Instructions for the task: Could the listing below be reproduced exactly, minus its pictures?

<<<<

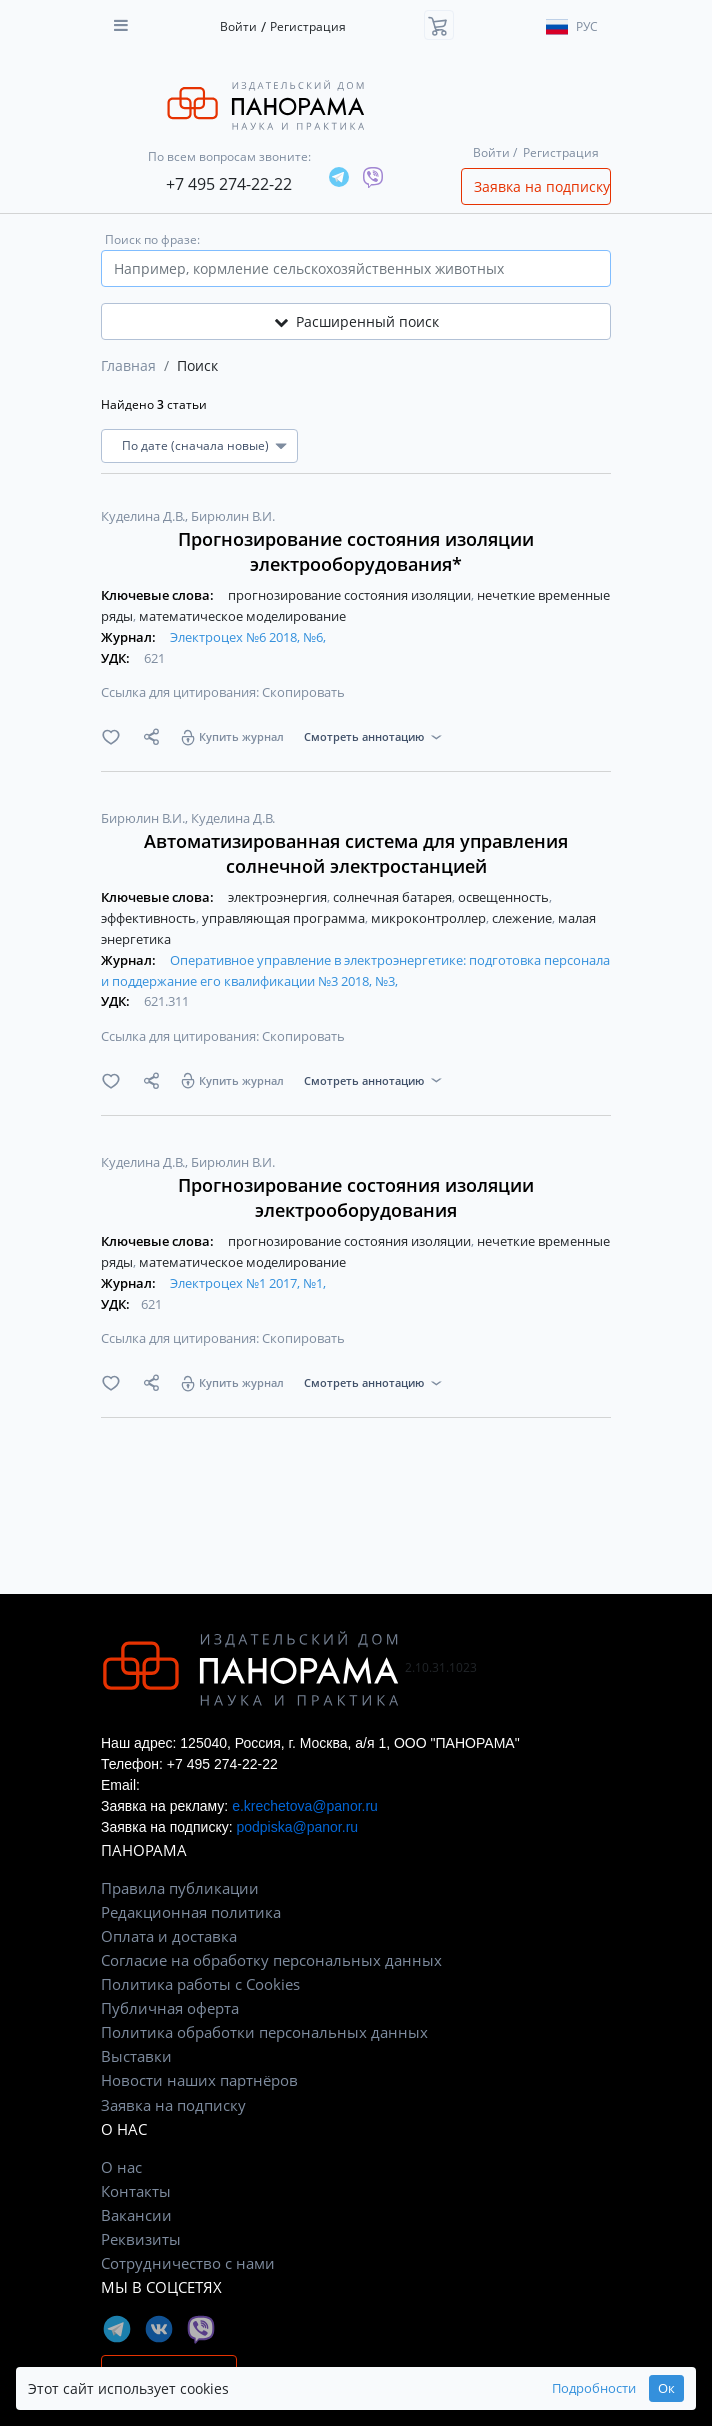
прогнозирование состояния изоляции (351, 595)
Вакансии (136, 2215)
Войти (238, 26)
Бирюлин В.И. (233, 516)
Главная (128, 365)
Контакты (136, 2191)
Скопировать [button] (303, 692)
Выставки (136, 2056)
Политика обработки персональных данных (264, 2032)
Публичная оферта (170, 2008)
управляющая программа (285, 918)
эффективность (150, 918)
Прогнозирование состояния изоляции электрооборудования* (356, 551)
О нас (121, 2167)
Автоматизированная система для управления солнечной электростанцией (356, 853)
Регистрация (308, 26)
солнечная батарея (394, 897)
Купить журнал (241, 736)
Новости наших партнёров (199, 2080)
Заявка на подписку (542, 186)
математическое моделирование (242, 616)
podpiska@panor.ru (297, 1827)
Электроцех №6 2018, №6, (248, 637)
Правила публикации (180, 1888)
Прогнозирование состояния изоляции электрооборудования (356, 1197)
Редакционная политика (191, 1912)
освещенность (505, 897)
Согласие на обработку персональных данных (271, 1960)
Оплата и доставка (169, 1936)
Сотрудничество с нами (188, 2263)
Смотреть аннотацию (364, 736)
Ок (666, 2388)
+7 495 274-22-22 (229, 184)
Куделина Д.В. (144, 516)
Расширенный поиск (356, 321)
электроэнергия (279, 897)
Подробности (594, 2388)
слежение (523, 918)
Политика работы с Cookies (200, 1984)
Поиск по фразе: (152, 239)
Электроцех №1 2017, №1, (248, 1283)
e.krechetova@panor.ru (305, 1806)
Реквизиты (141, 2239)
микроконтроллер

>>>>

Solution below:
прогнозирование состояния изоляции (351, 595)
Вакансии (136, 2215)
Войти (238, 26)
Бирюлин В.И. (233, 516)
Главная (128, 365)
Контакты (136, 2191)
Скопировать [button] (303, 692)
Выставки (136, 2056)
Политика обработки персональных данных (264, 2032)
Публичная оферта (170, 2008)
управляющая программа (285, 918)
эффективность (150, 918)
Прогнозирование состояния изоляции электрооборудования* (356, 551)
О нас (121, 2167)
Автоматизированная система для управления солнечной электростанцией (356, 853)
Регистрация (308, 26)
солнечная батарея (394, 897)
Купить журнал (241, 736)
Новости наших партнёров (199, 2080)
Заявка на подписку (542, 186)
математическое моделирование (242, 616)
podpiska@panor.ru (297, 1827)
Электроцех №6 2018, №6, (248, 637)
Правила публикации (180, 1888)
Прогнозирование состояния изоляции электрооборудования (356, 1197)
Редакционная политика (191, 1912)
освещенность (505, 897)
Согласие на обработку персональных данных (271, 1960)
Оплата и доставка (169, 1936)
Сотрудничество с нами (188, 2263)
Смотреть аннотацию (364, 736)
Ок (666, 2388)
+7 495 274-22-22 (229, 184)
Куделина Д.В. (144, 516)
Расширенный поиск (356, 321)
электроэнергия (279, 897)
Подробности (594, 2388)
слежение (523, 918)
Политика работы с Cookies (200, 1984)
Поиск по фразе: (152, 239)
Электроцех №1 2017, №1, (248, 1283)
e.krechetova@panor.ru (305, 1806)
Реквизиты (141, 2239)
микроконтроллер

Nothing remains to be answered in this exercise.